Re: [PATCH v2 1/2] driver core: detach device's pm_domain after devres_release_all

From: Shawn Lin
Date: Tue Aug 29 2017 - 04:09:06 EST


Hi Greg,

On 2017/8/29 14:42, Greg Kroah-Hartman wrote:
On Tue, Aug 15, 2017 at 04:36:56PM +0800, Shawn Lin wrote:
Move dev_pm_domain_detach after devres_release_all to avoid
accessing device's registers with genpd been powered off.

So, what is this going to break that is working already today? :)

Thanks for your comment!

The background of this patch is that:
(1) Some SoCs, including Rockchips' SoCs, couldn't support
accessing controllers' registers w/o clk and power domain enabled.
(2) Many common drivers use devm_request_irq to request irq for either
shared irq or non-shared irq.
(3) So we rely on devres_release_all to free irq automatically.

So the actually race condition is:
(1) Driver A probe failed or calling remove
(2) power domain is detached right now
(3) A irq triggerd cocurrently just before calling devm_irq_release..
(4) Driver A's ISR read its register .. panic..

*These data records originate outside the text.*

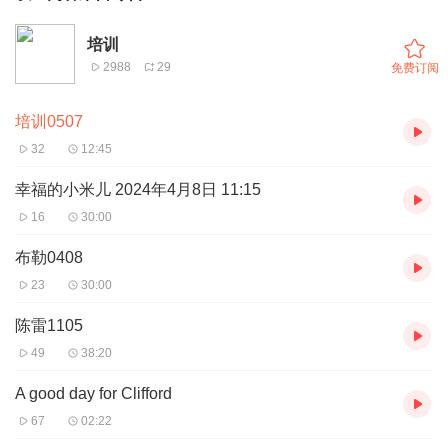
培训
2988
29
免费订阅
培训0507
32
12:45
幸福的小米儿 2024年4月8日 11:15
16
30:00
布勒0408
23
30:00
陈雷1105
49
38:20
A good day for Clifford
67
02:22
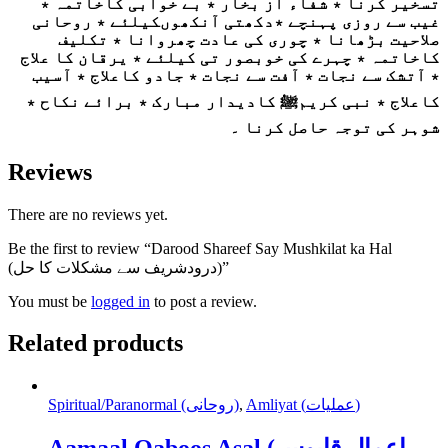
تسخیر کرنا ٭ شفاء از بخار ٭ بے خوابی کاخاتمہ ٭
غیب سے روزی پہنچے ٭دکھتی آنکھوںکیلئے ٭ روحانی
صلاحیت بڑھانا ٭ چوری کی عادت چھروانا ٭ تکلیف
کاخاتمہ ٭ چہرے کی خوبصور تی کیلئے ٭ یرقان کا علاج
٭ آتشک سے نجات ٭ آفت سے نجات ٭ جادو کاعلاج ٭ آسیب
کاعلاج ٭ نبی کریمﷺ کادیدار مبارک ٭ برائے نکاح ٭
شوہر کی توجہ حاصل کرنا ۔
Reviews
There are no reviews yet.
Be the first to review “Darood Shareef Say Mushkilat ka Hal
(درودشریف سے مشکلات کا حل)”
You must be
logged in
to post a review.
Related products
Spiritual/Paranormal (روحانی)
,
Amliyat (عملیات)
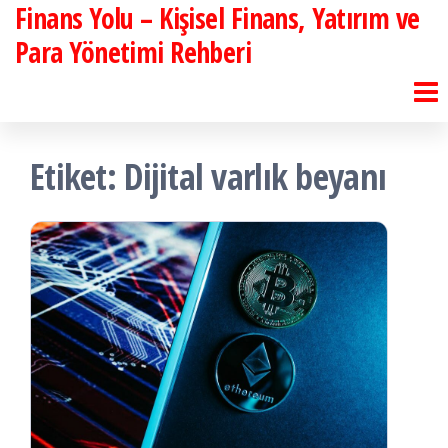
Finans Yolu – Kişisel Finans, Yatırım ve
İçeriğe
atla
Para Yönetimi Rehberi
Etiket:
Dijital varlık beyanı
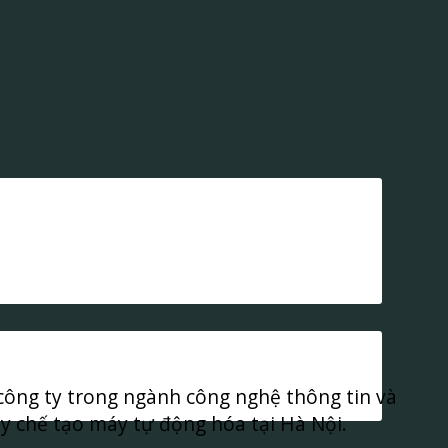
 công ty trong ngành công nghệ thông tin và
y chế tạo máy tự động hóa tại Hà Nội.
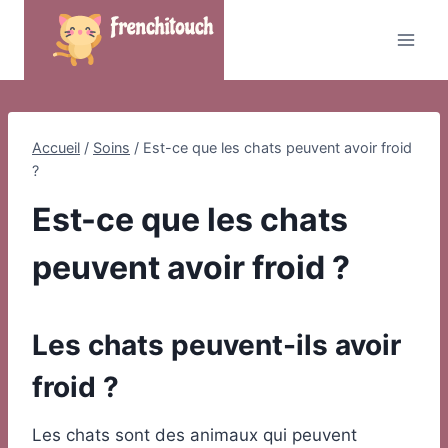
Skip
to
content
Accueil
/
Soins
/
Est-ce que les chats peuvent avoir froid
?
Est-ce que les chats
peuvent avoir froid ?
Les chats peuvent-ils avoir
froid ?
Les chats sont des animaux qui peuvent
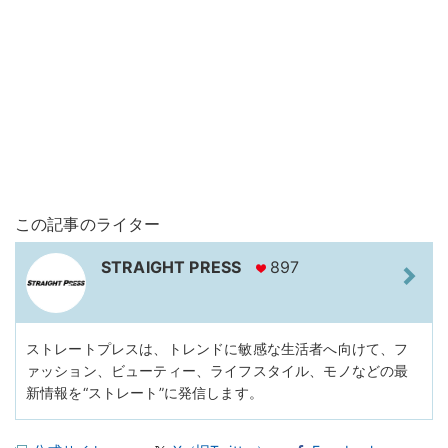
この記事のライター
STRAIGHT PRESS
897
ストレートプレスは、トレンドに敏感な生活者へ向けて、フ
ァッション、ビューティー、ライフスタイル、モノなどの最
新情報を“ストレート”に発信します。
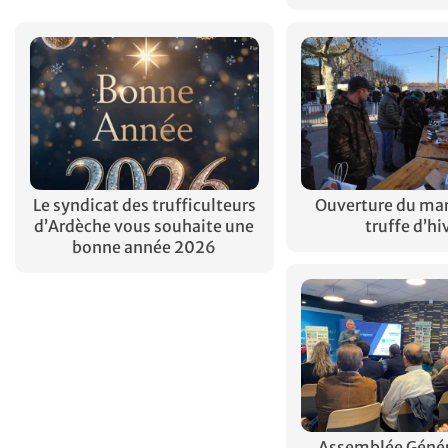
Le syndicat des trufficulteurs
Ouverture du mar
d’Ardèche vous souhaite une
truffe d’hi
bonne année 2026
Assemblée Généra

The issue is exposed by enabing CONFIG_DEBUG_SHIRQ. Thus devres_free_irq
will try to call the ISR as it says: "It's a shared IRQ -- the driver
ought to be prepared for an IRQ event to happen even now it's being
freed". So it calls the driver's ISR w/o power domain enabled, which
hangup the system... This is theoretically help folks to make the code
robust enough to deal with shared case.

But, for no matter whether the irq is shared or non-shared, the race
condition is there. So we possible have two choices that
(1) Either using request_irq and free_irq directly
(2) Or moving dev_pm_domain_detach after devres_release_all which
makes sure we free the irq before powering off power domain.

However doesn't choice(1) imply that devm_request_irq shouldn't
exist? :) So I try to fix it like what this patch does.

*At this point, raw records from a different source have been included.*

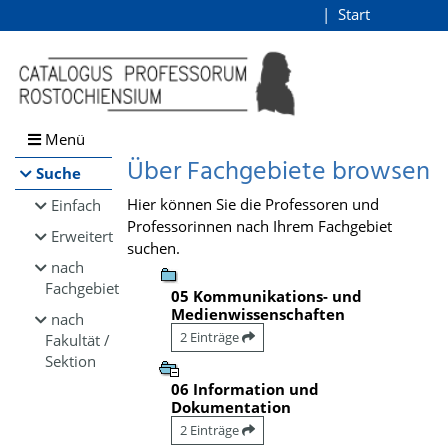
Browsen
Start
Login
direkt zum Inhalt
Menü
Über Fachgebiete browsen
Suche
Hier können Sie die Professoren und
Einfach
Professorinnen nach Ihrem Fachgebiet
Erweitert
suchen.
nach
Fachgebiet
05 Kommunikations- und
Medienwissenschaften
nach
2 Einträge
Fakultät /
Sektion
06 Information und
Dokumentation
2 Einträge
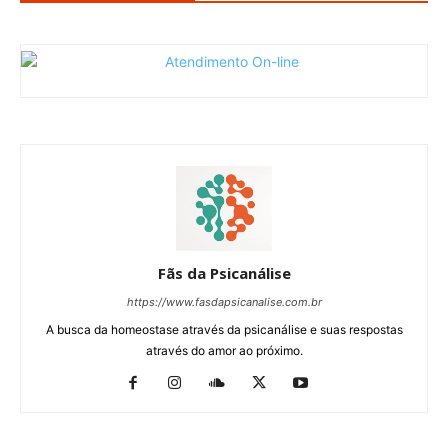
Fãs da Psicanálise
https://www.fasdapsicanalise.com.br
A busca da homeostase através da psicanálise e suas respostas
através do amor ao próximo.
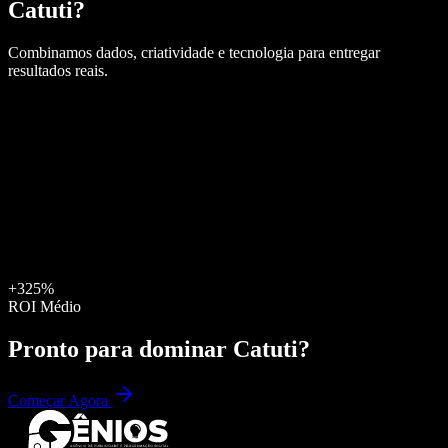
Catuti
?
Combinamos dados, criatividade e tecnologia para entregar
resultados reais.
+325%
ROI Médio
Pronto para dominar
Catuti
?
Começar Agora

Signed-off-by: Shawn Lin <shawn.lin@xxxxxxxxxxxxxx>
---

...


Why is this set to true if you have a driver remove function, but not if
you only have a bus remove function? Why the difference?

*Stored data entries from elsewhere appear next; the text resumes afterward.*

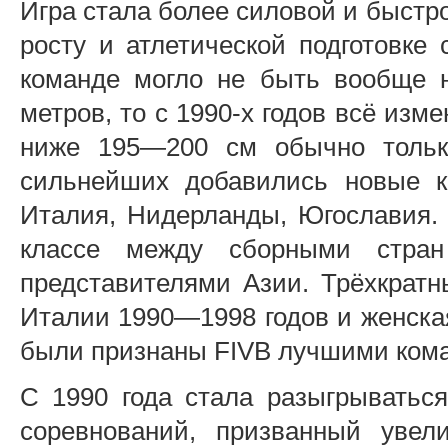
Игра стала более силовой и быстр
росту и атлетической подготовке 
команде могло не быть вообще н
метров, то с 1990-х годов всё изм
ниже 195—200 см обычно тольк
сильнейших добавились новые 
Италия, Нидерланды, Югославия. 
классе между сборными стр
представителями Азии. Трёхкрат
Италии 1990—1998 годов и женска
были признаны FIVB лучшими кома
С 1990 года стала разыгрыватьс
соревнований, призванный увел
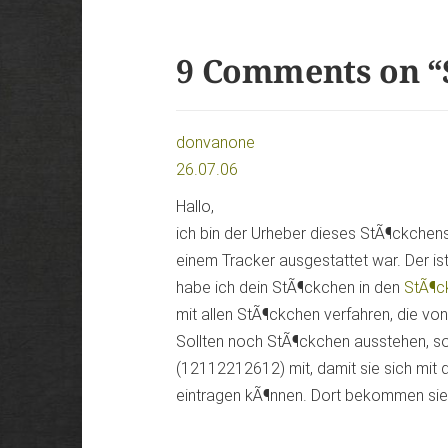
9 Comments on “
donvanone
26.07.06
Hallo,
ich bin der Urheber dieses StÃ¶ckchen
einem Tracker ausgestattet war. Der i
habe ich dein StÃ¶ckchen in den
StÃ¶c
mit allen StÃ¶ckchen verfahren, die v
Sollten noch StÃ¶ckchen ausstehen, so 
(12112212612) mit, damit sie sich mit 
eintragen kÃ¶nnen. Dort bekommen sie 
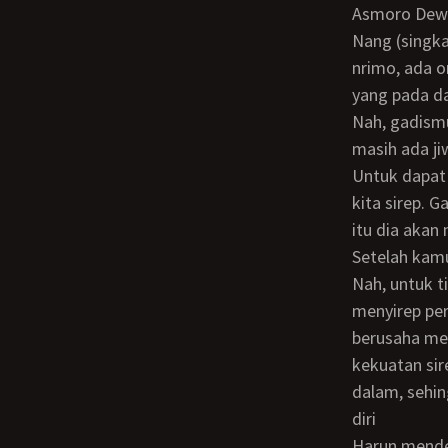
Asmoro Dewo
Nang (singkatan Lanang). Manusia itu berbeda-beda tabiat dasarnya. Ada orang yang
nrimo, ada 
yang pada da
Nah, gadismu
masih ada ji
Untuk dapat membedakan tiga sifat ini, maka kita dapat melihat gaya mereka ketika
kita sirep. G
itu dia akan
Setelah kamu
Nah, untuk tipe ketiga. Ini yang agak-agak sulit dan bahaya. Walaupun kamu berhasil
menyirep per
berusaha me
kekuatan sir
dalam, sehin
diri
Harun mend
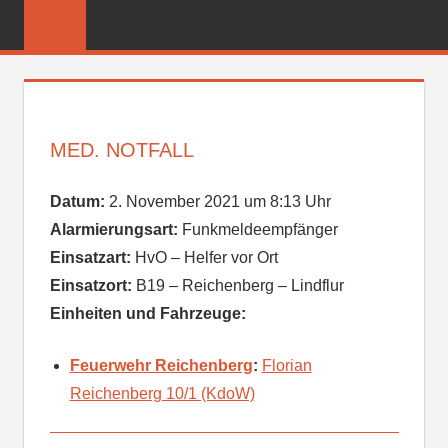
Zum
FREIWILLIGE
Inhalt
FEUERWEHR
springen
REICHENBER
MED. NOTFALL
Datum:
2. November 2021 um 8:13 Uhr
Alarmierungsart:
Funkmeldeempfänger
Einsatzart:
HvO – Helfer vor Ort
Einsatzort:
B19 – Reichenberg – Lindflur
Einheiten und Fahrzeuge:
Feuerwehr Reichenberg
:
Florian
Reichenberg 10/1 (KdoW)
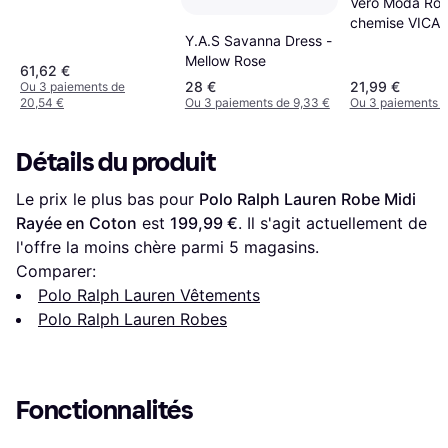
Vero Moda Ro
chemise VICA -
Y.A.S Savanna Dress -
Mellow Rose
61,62 €
28 €
21,99 €
Ou 3 paiements de
20,54 €
Ou 3 paiements de 9,33 €
Ou 3 paiements d
Détails du produit
Le prix le plus bas pour 
Polo Ralph Lauren Robe Midi 
Rayée en Coton
 est 
199,99 €
. Il s'agit actuellement de 
l'offre la moins chère parmi 
5
 magasins.
Comparer:
Polo Ralph Lauren Vêtements
Polo Ralph Lauren Robes
Fonctionnalités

Sorry, I will fix these all and always call dev_pm_domain_detach on the
error path.

+ }
devres_release_all(dev);
+ if (do_pm_domain)
+ dev_pm_domain_detach(dev, true);
driver_sysfs_remove(dev);
dev->driver = NULL;
dev_set_drvdata(dev, NULL);
@@ -458,6 +476,8 @@ static int really_probe(struct device *dev, struct device_driver *drv)
pinctrl_bind_failed:
device_links_no_driver(dev);
devres_release_all(dev);
+ if (do_pm_domain)
+ dev_pm_domain_detach(dev, true);

Can't you just always call this on the error path?

driver_sysfs_remove(dev);
dev->driver = NULL;
dev_set_drvdata(dev, NULL);
@@ -818,6 +838,7 @@ int driver_attach(struct device_driver *drv)
static void __device_release_driver(struct device *dev, struct device *parent)
{
struct device_driver *drv;
+ bool do_pm_domain = false;
drv = dev->driver;
if (drv) {
@@ -855,15 +876,19 @@ static void __device_release_driver(struct device *dev, struct device *parent)
pm_runtime_put_sync(dev);
- if (dev->bus && dev->bus->remove)
+ if (dev->bus && dev->bus->remove) {
dev->bus->remove(dev);
- else if (drv->remove)
+ } else if (drv->remove) {
+ do_pm_domain = true;

Same question here about drivers and bus default functions.

thanks,

greg k-h